Data for the task:
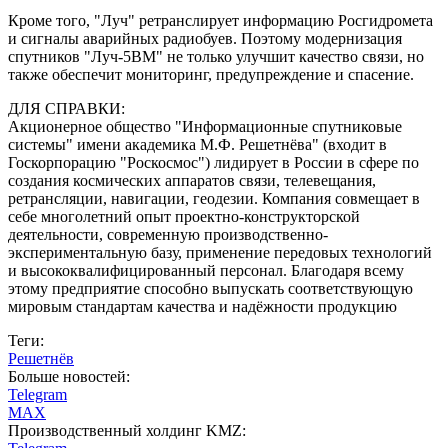
Кроме того, "Луч" ретранслирует информацию Росгидромета
и сигналы аварийных радиобуев. Поэтому модернизация
спутников "Луч-5ВМ" не только улучшит качество связи, но
также обеспечит мониторинг, предупреждение и спасение.
ДЛЯ СПРАВКИ:
Акционерное общество "Информационные спутниковые
системы" имени академика М.Ф. Решетнёва" (входит в
Госкорпорацию "Роскосмос") лидирует в России в сфере по
создания космических аппаратов связи, телевещания,
ретрансляции, навигации, геодезии. Компания совмещает в
себе многолетний опыт проектно-конструкторской
деятельности, современную производственно-
экспериментальную базу, применение передовых технологий
и высококвалифицированный персонал. Благодаря всему
этому предприятие способно выпускать соответствующую
мировым стандартам качества и надёжности продукцию
Теги:
Решетнёв
Больше новостей:
Telegram
MAX
Производственный холдинг KMZ:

Work to be completed: Print each entry above exactly. The pictures should not be printed.

Your solution:
Кроме того, "Луч" ретранслирует информацию Росгидромета
и сигналы аварийных радиобуев. Поэтому модернизация
спутников "Луч-5ВМ" не только улучшит качество связи, но
также обеспечит мониторинг, предупреждение и спасение.
ДЛЯ СПРАВКИ:
Акционерное общество "Информационные спутниковые
системы" имени академика М.Ф. Решетнёва" (входит в
Госкорпорацию "Роскосмос") лидирует в России в сфере по
создания космических аппаратов связи, телевещания,
ретрансляции, навигации, геодезии. Компания совмещает в
себе многолетний опыт проектно-конструкторской
деятельности, современную производственно-
экспериментальную базу, применение передовых технологий
и высококвалифицированный персонал. Благодаря всему
этому предприятие способно выпускать соответствующую
мировым стандартам качества и надёжности продукцию
Теги:
Решетнёв
Больше новостей:
Telegram
MAX
Производственный холдинг KMZ:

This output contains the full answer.